Task instructions: Starting at the first line of the entries, extract each line up to and including the one that contains "Sách văn học Việt Nam (441, 936)", but leave out the pictures.

Provided information below:

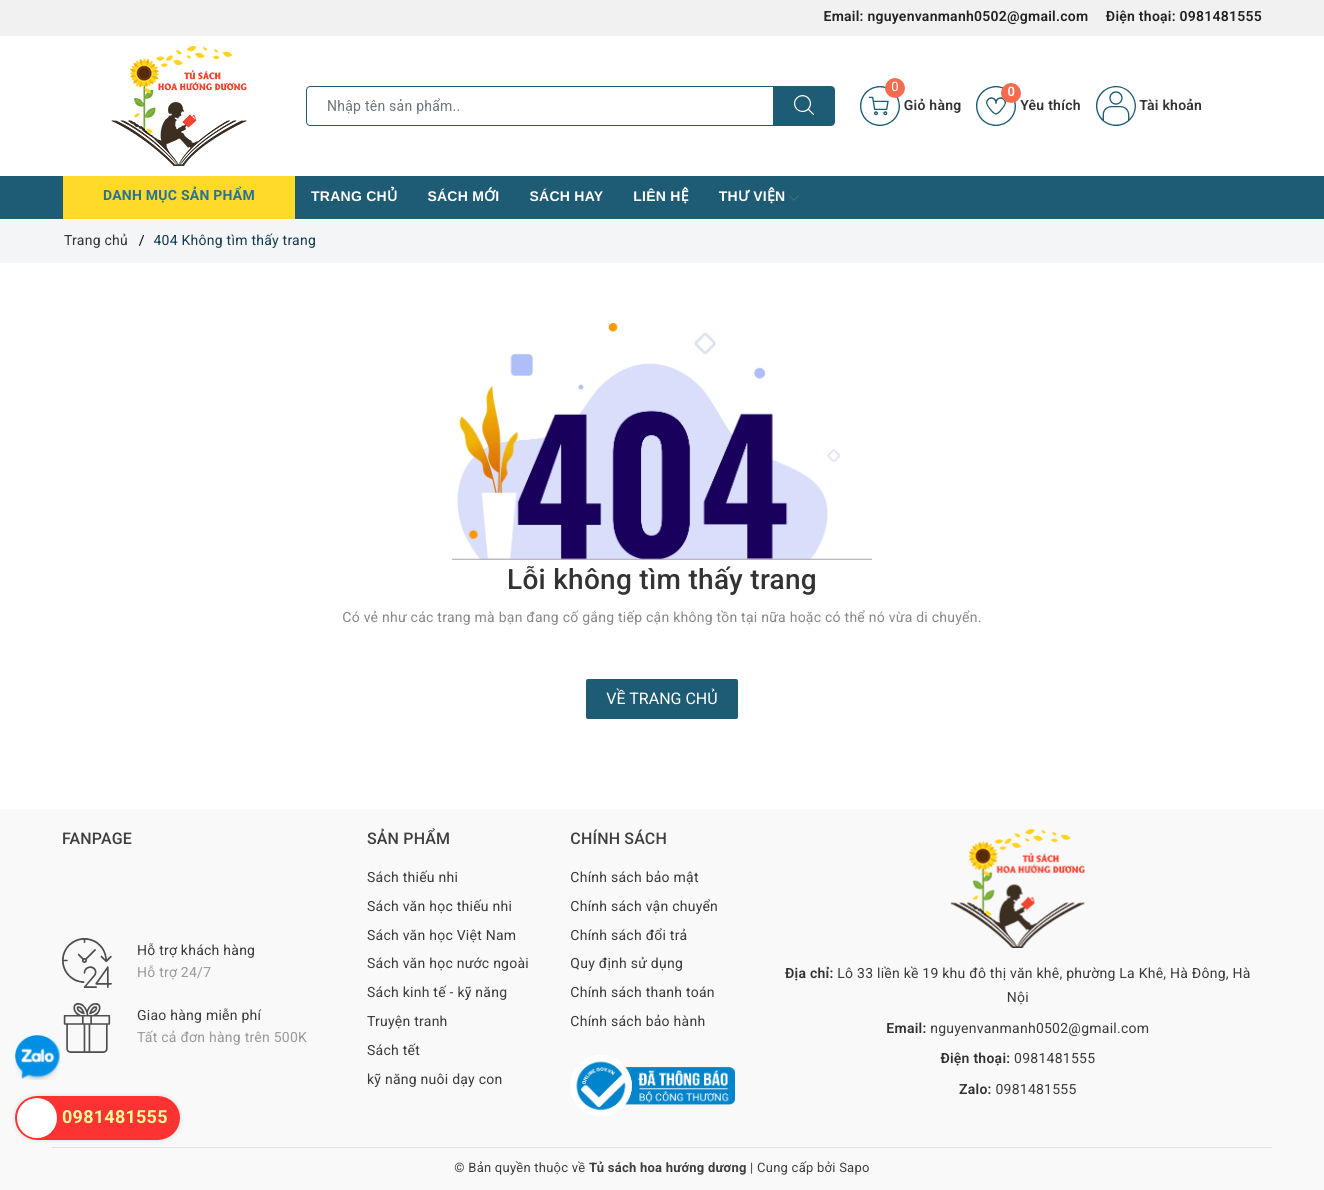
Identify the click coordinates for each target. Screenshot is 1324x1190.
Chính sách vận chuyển (644, 907)
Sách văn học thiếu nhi (439, 907)
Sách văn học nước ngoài (448, 964)
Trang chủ (354, 196)
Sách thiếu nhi (412, 878)
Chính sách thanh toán (642, 993)
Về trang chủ (661, 698)
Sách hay (566, 196)
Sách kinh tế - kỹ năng (437, 993)
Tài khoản (1149, 106)
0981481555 (1221, 17)
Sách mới (463, 196)
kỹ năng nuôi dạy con (434, 1080)
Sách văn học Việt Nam (441, 936)
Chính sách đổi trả (628, 936)
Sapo (854, 1168)
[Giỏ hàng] (910, 106)
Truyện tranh (407, 1022)
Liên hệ (660, 196)
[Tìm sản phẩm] (540, 106)
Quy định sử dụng (626, 964)
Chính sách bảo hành (637, 1022)
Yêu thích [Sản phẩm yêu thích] (1028, 106)
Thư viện (759, 198)
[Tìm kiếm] (804, 106)
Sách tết (393, 1051)
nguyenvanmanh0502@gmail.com (977, 17)
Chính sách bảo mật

End of Provided information.

Problem solution:
Identify the click coordinates for each target. Screenshot is 1324x1190.
Chính sách vận chuyển (644, 907)
Sách văn học thiếu nhi (439, 907)
Sách văn học nước ngoài (448, 964)
Trang chủ (354, 196)
Sách thiếu nhi (412, 878)
Chính sách thanh toán (642, 993)
Về trang chủ (661, 698)
Sách hay (566, 196)
Sách kinh tế - kỹ năng (437, 993)
Tài khoản (1149, 106)
0981481555 (1221, 17)
Sách mới (463, 196)
kỹ năng nuôi dạy con (434, 1080)
Sách văn học Việt Nam (441, 936)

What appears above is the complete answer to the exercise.